DATA FOR THIS EXERCISE:
Segment Open

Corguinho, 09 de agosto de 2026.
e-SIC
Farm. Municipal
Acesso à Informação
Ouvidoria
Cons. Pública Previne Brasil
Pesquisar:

Segment Closed
Segment Open

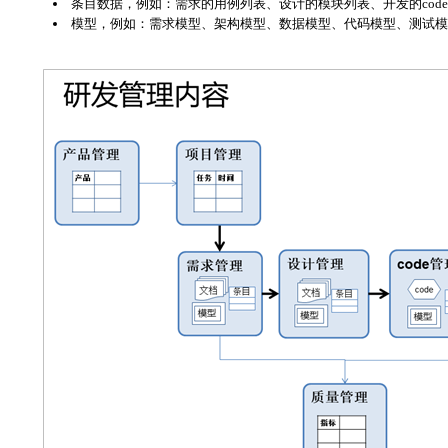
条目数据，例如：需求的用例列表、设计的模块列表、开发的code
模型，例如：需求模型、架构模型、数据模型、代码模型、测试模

Segment Closed
Segment Open

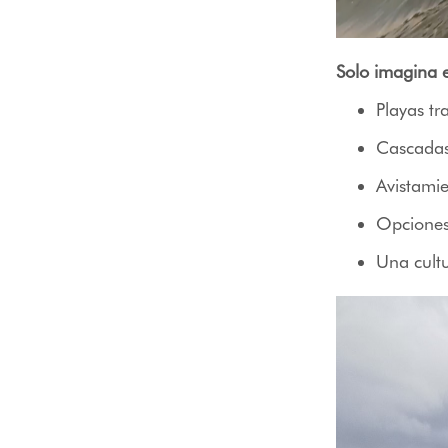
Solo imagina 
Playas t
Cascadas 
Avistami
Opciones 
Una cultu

Segment Closed

TASK TO COMPLETE: Your answer must be the lines above from the one containing "条目数据，例如：需求的用例列表、设计的模块列表、开发的code" to the one containing "模型，例如：需求模型、架构模型、数据模型、代码模型、测试模", both included, restated word for word.

WRITTEN SOLUTION:
条目数据，例如：需求的用例列表、设计的模块列表、开发的code
模型，例如：需求模型、架构模型、数据模型、代码模型、测试模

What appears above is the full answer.